Der Prüfstand

Heute: Brauchen wir eigentlich noch … Gebete?

Um es vorweg zu schicken, wir brauchen keine Gebete, die uns davon abhalten, selbst politisch oder sozial aktiv zu werden. Ebenso wenig, wie wir Waffensegnungen brauchen. Trotzdem beantworte ich diese Frage – heute am Sonntag Rogate (Betet!) – mit einem klaren Ja. Einerseits habe ich den Eindruck, dass betende Menschen oft innerlich gelöster, mit sich selbst im Reinen sind. Vielleicht aus dem Gedanken heraus, dass das eigene Handeln zwar als wichtig, aber nicht als alles entscheidend gesehen wird im Vergleich zu Gottes Handeln. Zum anderen gibt es wohl auch viele Menschen, die nicht selbst beten können, die aber auch dankbar sind, wenn andere Menschen für sie beten.

 Hartmut Neubauer, Köln

„Gebete“, das klingt so altbacken und unterwürfig. Reden wir lieber von „zielführenden Gedanken“. Statt „Mir tut der Rücken weh. Das wird immer schlimmer“, empfehle ich: „Es wird auch wieder besser.“ Wenn mein Töchterchen krank ist, umsorge ich sie nicht nur mit materiellen Dingen, sondern denke oft und fleißig „Sie wird schnell gesund“. Das hat den Vorteil, dass mein Gehirn sich nicht mit so hässlichen Gedanken beschäftigen kann wie „Das könnte schlimmer werden. Vielleicht muss sie sterben.“ „Positiv denken“ ist das Beste, was man noch tun kann, um bedrohliche Situationen zu meistern; dann, wenn alles, was getan werden kann, getan worden ist. Es ist trotzdem schwerer, als es sich anhört. Glaube keiner, dass das billiger esoterischer Humbug ist. Es schützt mit Sicherheit vor Depressionen, vielleicht verändert es sogar wirklich die Ereignisse. Wer weiß?

 Rosi Steger, München

In einer Welt, in der der Mensch sich mittlerweile so sehr zum Mittelpunkt und Maß aller Dinge macht, dass er seine Einbettung in ein größeres Ganzes vergisst, hat das Gebet für mich einen hohen Stellenwert. Beten heißt innewerden, zuhören, sich zurückbinden und in Beziehung setzen mit einer größeren Sinn stiftenden Macht. Für mich persönlich ist diese Macht der Gott der jüdisch-christlichen Tradition, den die Bibel im ersten Johannesbrief mit „Liebe“ identifiziert (1. Joh 4,16).

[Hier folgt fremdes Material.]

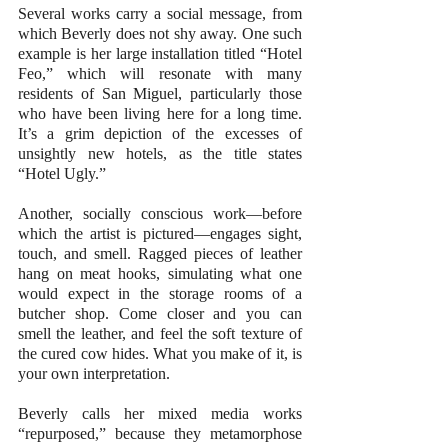
Several works carry a social message, from 
which Beverly does not shy away. One such 
example is her large installation titled “Hotel 
Feo,” which will resonate with many 
residents of San Miguel, particularly those 
who have been living here for a long time. 
It’s a grim depiction of the excesses of 
unsightly new hotels, as the title states 
“Hotel Ugly.”
Another, socially conscious work—before 
which the artist is pictured—engages sight, 
touch, and smell. Ragged pieces of leather 
hang on meat hooks, simulating what one 
would expect in the storage rooms of a 
butcher shop. Come closer and you can 
smell the leather, and feel the soft texture of 
the cured cow hides. What you make of it, is 
your own interpretation.
Beverly calls her mixed media works 
“repurposed,” because they metamorphose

Aus seiner Liebe zu leben und für sie zu leben, drückt sich für mich im mittelalterlichen Wort von „ora et labora“ (bete und arbeite) gut aus, denn Gott sucht MitarbeiterInnen für eine menschenfreundliche Welt. Dietrich Bonhoeffer, der als Christ und Mitarbeiter Gottes Widerstandskämpfer gegen den Faschismus war, hat diesen Zweiklang mit einem persönlichen Bekenntnis verdeutlicht:

Ich glaube, dass Gott aus allem, auch aus dem Bösesten, Gutes entstehen lassen kann und will. Dafür braucht er Menschen, die sich alle Dinge zum Besten dienen lassen. Ich glaube, dass Gott uns in jeder Notlage so viel Widerstandskraft geben will, wie wir brauchen. Aber er gibt sie nicht im Voraus, damit wir uns nicht auf uns selbst, sondern allein auf ihn verlassen. In solchem Glauben müsste alle Angst vor der Zukunft überwunden sein. Ich glaube, dass Gott kein zeitloses Fatum ist, sondern dass er auf aufrichtige Gebete und verantwortliche Taten wartet und auch antwortet.

 Claas Ehrhardt, Berlin

Die Frage ist: Erhört Gott überhaupt ein Gebet? Ja, Gott ist „der Hörer des Gebetes“. Aber kennen wir seine „Telefonnummer“?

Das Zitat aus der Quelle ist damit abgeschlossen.